▸ PROBLEM TO WORK ON: An exact copy of every record is needed.

--- RECORDED INFORMATION ---

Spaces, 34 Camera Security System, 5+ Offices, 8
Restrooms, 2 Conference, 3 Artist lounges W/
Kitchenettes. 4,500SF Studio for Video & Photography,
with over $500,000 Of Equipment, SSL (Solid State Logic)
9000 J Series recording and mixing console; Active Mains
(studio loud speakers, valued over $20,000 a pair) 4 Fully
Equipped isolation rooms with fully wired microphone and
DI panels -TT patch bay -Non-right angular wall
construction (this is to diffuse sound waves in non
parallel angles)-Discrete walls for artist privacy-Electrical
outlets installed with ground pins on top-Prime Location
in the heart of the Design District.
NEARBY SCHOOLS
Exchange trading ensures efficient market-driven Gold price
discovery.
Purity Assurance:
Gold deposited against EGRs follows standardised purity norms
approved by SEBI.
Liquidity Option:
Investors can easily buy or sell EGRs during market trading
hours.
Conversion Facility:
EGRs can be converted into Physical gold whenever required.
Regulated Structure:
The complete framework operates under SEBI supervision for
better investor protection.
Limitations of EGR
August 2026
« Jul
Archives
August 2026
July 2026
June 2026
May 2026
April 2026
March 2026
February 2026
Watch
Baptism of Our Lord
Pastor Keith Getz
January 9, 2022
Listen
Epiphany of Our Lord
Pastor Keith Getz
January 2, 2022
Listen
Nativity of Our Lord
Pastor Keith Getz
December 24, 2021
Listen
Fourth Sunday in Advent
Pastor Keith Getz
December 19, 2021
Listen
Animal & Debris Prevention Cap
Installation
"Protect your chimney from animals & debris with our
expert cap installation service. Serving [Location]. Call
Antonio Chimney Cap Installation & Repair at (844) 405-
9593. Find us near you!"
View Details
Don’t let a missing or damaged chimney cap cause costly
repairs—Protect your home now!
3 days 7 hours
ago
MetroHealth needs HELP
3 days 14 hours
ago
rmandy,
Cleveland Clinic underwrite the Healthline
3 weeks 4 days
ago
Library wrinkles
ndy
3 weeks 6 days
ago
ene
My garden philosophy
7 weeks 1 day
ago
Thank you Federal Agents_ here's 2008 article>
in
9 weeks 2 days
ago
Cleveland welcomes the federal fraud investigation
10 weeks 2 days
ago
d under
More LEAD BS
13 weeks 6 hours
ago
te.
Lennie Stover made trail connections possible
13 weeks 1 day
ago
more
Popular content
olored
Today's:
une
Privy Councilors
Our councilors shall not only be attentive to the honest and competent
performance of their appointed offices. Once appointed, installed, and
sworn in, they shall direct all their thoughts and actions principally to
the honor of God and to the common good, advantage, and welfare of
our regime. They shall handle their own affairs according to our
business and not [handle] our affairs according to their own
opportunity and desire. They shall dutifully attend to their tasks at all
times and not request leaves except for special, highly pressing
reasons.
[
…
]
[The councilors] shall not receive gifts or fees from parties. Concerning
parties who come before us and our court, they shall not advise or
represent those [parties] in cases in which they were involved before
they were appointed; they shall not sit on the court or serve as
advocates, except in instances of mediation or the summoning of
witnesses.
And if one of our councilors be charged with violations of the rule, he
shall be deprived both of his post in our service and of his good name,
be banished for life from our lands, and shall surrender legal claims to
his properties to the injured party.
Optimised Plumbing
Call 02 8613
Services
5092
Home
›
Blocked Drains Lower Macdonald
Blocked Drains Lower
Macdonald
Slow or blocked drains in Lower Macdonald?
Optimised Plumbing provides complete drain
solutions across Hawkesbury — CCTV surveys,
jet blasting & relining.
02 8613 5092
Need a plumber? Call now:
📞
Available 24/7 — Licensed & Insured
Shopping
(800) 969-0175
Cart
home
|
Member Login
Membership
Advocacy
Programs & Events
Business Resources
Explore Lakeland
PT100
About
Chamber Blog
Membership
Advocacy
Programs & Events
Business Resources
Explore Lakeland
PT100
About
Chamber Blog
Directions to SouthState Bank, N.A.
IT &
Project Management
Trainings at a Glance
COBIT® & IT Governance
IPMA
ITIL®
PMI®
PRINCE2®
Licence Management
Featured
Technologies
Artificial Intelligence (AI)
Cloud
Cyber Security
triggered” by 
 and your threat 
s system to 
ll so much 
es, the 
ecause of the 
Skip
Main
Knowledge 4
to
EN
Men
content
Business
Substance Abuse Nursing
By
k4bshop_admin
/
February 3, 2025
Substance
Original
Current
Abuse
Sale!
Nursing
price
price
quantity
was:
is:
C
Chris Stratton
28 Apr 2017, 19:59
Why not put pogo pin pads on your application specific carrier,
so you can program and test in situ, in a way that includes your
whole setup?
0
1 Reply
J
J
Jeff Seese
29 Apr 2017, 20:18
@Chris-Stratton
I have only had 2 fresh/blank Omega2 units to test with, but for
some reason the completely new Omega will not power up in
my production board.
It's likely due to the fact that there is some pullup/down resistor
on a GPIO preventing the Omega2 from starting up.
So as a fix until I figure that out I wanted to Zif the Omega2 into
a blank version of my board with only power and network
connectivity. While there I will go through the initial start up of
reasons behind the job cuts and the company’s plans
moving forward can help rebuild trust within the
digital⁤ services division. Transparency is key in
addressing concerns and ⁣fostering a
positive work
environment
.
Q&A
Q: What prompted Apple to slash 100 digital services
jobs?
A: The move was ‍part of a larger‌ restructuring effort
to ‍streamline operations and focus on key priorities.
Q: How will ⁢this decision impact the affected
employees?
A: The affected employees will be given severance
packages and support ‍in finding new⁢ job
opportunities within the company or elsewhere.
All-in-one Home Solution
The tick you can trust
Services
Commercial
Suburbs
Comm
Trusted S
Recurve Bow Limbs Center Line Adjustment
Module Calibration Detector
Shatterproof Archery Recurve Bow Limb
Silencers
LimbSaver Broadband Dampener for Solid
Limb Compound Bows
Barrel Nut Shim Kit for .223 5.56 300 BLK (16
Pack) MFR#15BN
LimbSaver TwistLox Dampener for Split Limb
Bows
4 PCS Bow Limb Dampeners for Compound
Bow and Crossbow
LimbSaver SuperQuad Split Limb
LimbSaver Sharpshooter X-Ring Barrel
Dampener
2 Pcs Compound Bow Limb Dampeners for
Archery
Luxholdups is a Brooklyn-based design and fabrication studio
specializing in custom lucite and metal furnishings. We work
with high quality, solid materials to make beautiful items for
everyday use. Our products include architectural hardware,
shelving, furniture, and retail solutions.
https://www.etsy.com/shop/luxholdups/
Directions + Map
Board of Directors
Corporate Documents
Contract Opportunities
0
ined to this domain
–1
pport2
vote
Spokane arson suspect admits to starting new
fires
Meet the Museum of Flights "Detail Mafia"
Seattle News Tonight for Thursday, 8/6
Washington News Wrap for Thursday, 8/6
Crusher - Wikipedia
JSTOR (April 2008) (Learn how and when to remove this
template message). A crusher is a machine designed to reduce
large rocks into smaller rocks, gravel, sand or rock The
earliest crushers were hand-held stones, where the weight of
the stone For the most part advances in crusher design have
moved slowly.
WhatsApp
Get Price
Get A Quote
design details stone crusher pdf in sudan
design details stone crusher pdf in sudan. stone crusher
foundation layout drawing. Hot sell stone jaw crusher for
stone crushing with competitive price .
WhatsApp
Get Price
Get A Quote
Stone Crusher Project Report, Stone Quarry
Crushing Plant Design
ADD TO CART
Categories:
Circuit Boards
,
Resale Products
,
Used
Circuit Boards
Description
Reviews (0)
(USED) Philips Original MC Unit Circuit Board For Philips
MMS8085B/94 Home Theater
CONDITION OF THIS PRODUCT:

---

▸ ANSWER TO THIS PROBLEM:
Spaces, 34 Camera Security System, 5+ Offices, 8
Restrooms, 2 Conference, 3 Artist lounges W/
Kitchenettes. 4,500SF Studio for Video & Photography,
with over $500,000 Of Equipment, SSL (Solid State Logic)
9000 J Series recording and mixing console; Active Mains
(studio loud speakers, valued over $20,000 a pair) 4 Fully
Equipped isolation rooms with fully wired microphone and
DI panels -TT patch bay -Non-right angular wall
construction (this is to diffuse sound waves in non
parallel angles)-Discrete walls for artist privacy-Electrical
outlets installed with ground pins on top-Prime Location
in the heart of the Design District.
NEARBY SCHOOLS
Exchange trading ensures efficient market-driven Gold price
discovery.
Purity Assurance:
Gold deposited against EGRs follows standardised purity norms
approved by SEBI.
Liquidity Option:
Investors can easily buy or sell EGRs during market trading
hours.
Conversion Facility:
EGRs can be converted into Physical gold whenever required.
Regulated Structure:
The complete framework operates under SEBI supervision for
better investor protection.
Limitations of EGR
August 2026
« Jul
Archives
August 2026
July 2026
June 2026
May 2026
April 2026
March 2026
February 2026
Watch
Baptism of Our Lord
Pastor Keith Getz
January 9, 2022
Listen
Epiphany of Our Lord
Pastor Keith Getz
January 2, 2022
Listen
Nativity of Our Lord
Pastor Keith Getz
December 24, 2021
Listen
Fourth Sunday in Advent
Pastor Keith Getz
December 19, 2021
Listen
Animal & Debris Prevention Cap
Installation
"Protect your chimney from animals & debris with our
expert cap installation service. Serving [Location]. Call
Antonio Chimney Cap Installation & Repair at (844) 405-
9593. Find us near you!"
View Details
Don’t let a missing or damaged chimney cap cause costly
repairs—Protect your home now!
3 days 7 hours
ago
MetroHealth needs HELP
3 days 14 hours
ago
rmandy,
Cleveland Clinic underwrite the Healthline
3 weeks 4 days
ago
Library wrinkles
ndy
3 weeks 6 days
ago
ene
My garden philosophy
7 weeks 1 day
ago
Thank you Federal Agents_ here's 2008 article>
in
9 weeks 2 days
ago
Cleveland welcomes the federal fraud investigation
10 weeks 2 days
ago
d under
More LEAD BS
13 weeks 6 hours
ago
te.
Lennie Stover made trail connections possible
13 weeks 1 day
ago
more
Popular content
olored
Today's:
une
Privy Councilors
Our councilors shall not only be attentive to the honest and competent
performance of their appointed offices. Once appointed, installed, and
sworn in, they shall direct all their thoughts and actions principally to
the honor of God and to the common good, advantage, and welfare of
our regime. They shall handle their own affairs according to our
business and not [handle] our affairs according to their own
opportunity and desire. They shall dutifully attend to their tasks at all
times and not request leaves except for special, highly pressing
reasons.
[
…
]
[The councilors] shall not receive gifts or fees from parties. Concerning
parties who come before us and our court, they shall not advise or
represent those [parties] in cases in which they were involved before
they were appointed; they shall not sit on the court or serve as
advocates, except in instances of mediation or the summoning of
witnesses.
And if one of our councilors be charged with violations of the rule, he
shall be deprived both of his post in our service and of his good name,
be banished for life from our lands, and shall surrender legal claims to
his properties to the injured party.
Optimised Plumbing
Call 02 8613
Services
5092
Home
›
Blocked Drains Lower Macdonald
Blocked Drains Lower
Macdonald
Slow or blocked drains in Lower Macdonald?
Optimised Plumbing provides complete drain
solutions across Hawkesbury — CCTV surveys,
jet blasting & relining.
02 8613 5092
Need a plumber? Call now:
📞
Available 24/7 — Licensed & Insured
Shopping
(800) 969-0175
Cart
home
|
Member Login
Membership
Advocacy
Programs & Events
Business Resources
Explore Lakeland
PT100
About
Chamber Blog
Membership
Advocacy
Programs & Events
Business Resources
Explore Lakeland
PT100
About
Chamber Blog
Directions to SouthState Bank, N.A.
IT &
Project Management
Trainings at a Glance
COBIT® & IT Governance
IPMA
ITIL®
PMI®
PRINCE2®
Licence Management
Featured
Technologies
Artificial Intelligence (AI)
Cloud
Cyber Security
triggered” by 
 and your threat 
s system to 
ll so much 
es, the 
ecause of the 
Skip
Main
Knowledge 4
to
EN
Men
content
Business
Substance Abuse Nursing
By
k4bshop_admin
/
February 3, 2025
Substance
Original
Current
Abuse
Sale!
Nursing
price
price
quantity
was:
is:
C
Chris Stratton
28 Apr 2017, 19:59
Why not put pogo pin pads on your application specific carrier,
so you can program and test in situ, in a way that includes your
whole setup?
0
1 Reply
J
J
Jeff Seese
29 Apr 2017, 20:18
@Chris-Stratton
I have only had 2 fresh/blank Omega2 units to test with, but for
some reason the completely new Omega will not power up in
my production board.
It's likely due to the fact that there is some pullup/down resistor
on a GPIO preventing the Omega2 from starting up.
So as a fix until I figure that out I wanted to Zif the Omega2 into
a blank version of my board with only power and network
connectivity. While there I will go through the initial start up of
reasons behind the job cuts and the company’s plans
moving forward can help rebuild trust within the
digital⁤ services division. Transparency is key in
addressing concerns and ⁣fostering a
positive work
environment
.
Q&A
Q: What prompted Apple to slash 100 digital services
jobs?
A: The move was ‍part of a larger‌ restructuring effort
to ‍streamline operations and focus on key priorities.
Q: How will ⁢this decision impact the affected
employees?
A: The affected employees will be given severance
packages and support ‍in finding new⁢ job
opportunities within the company or elsewhere.
All-in-one Home Solution
The tick you can trust
Services
Commercial
Suburbs
Comm
Trusted S
Recurve Bow Limbs Center Line Adjustment
Module Calibration Detector
Shatterproof Archery Recurve Bow Limb
Silencers
LimbSaver Broadband Dampener for Solid
Limb Compound Bows
Barrel Nut Shim Kit for .223 5.56 300 BLK (16
Pack) MFR#15BN
LimbSaver TwistLox Dampener for Split Limb
Bows
4 PCS Bow Limb Dampeners for Compound
Bow and Crossbow
LimbSaver SuperQuad Split Limb
LimbSaver Sharpshooter X-Ring Barrel
Dampener
2 Pcs Compound Bow Limb Dampeners for
Archery
Luxholdups is a Brooklyn-based design and fabrication studio
specializing in custom lucite and metal furnishings. We work
with high quality, solid materials to make beautiful items for
everyday use. Our products include architectural hardware,
shelving, furniture, and retail solutions.
https://www.etsy.com/shop/luxholdups/
Directions + Map
Board of Directors
Corporate Documents
Contract Opportunities
0
ined to this domain
–1
pport2
vote
Spokane arson suspect admits to starting new
fires
Meet the Museum of Flights "Detail Mafia"
Seattle News Tonight for Thursday, 8/6
Washington News Wrap for Thursday, 8/6
Crusher - Wikipedia
JSTOR (April 2008) (Learn how and when to remove this
template message). A crusher is a machine designed to reduce
large rocks into smaller rocks, gravel, sand or rock The
earliest crushers were hand-held stones, where the weight of
the stone For the most part advances in crusher design have
moved slowly.
WhatsApp
Get Price
Get A Quote
design details stone crusher pdf in sudan
design details stone crusher pdf in sudan. stone crusher
foundation layout drawing. Hot sell stone jaw crusher for
stone crushing with competitive price .
WhatsApp
Get Price
Get A Quote
Stone Crusher Project Report, Stone Quarry
Crushing Plant Design
ADD TO CART
Categories:
Circuit Boards
,
Resale Products
,
Used
Circuit Boards
Description
Reviews (0)
(USED) Philips Original MC Unit Circuit Board For Philips
MMS8085B/94 Home Theater
CONDITION OF THIS PRODUCT:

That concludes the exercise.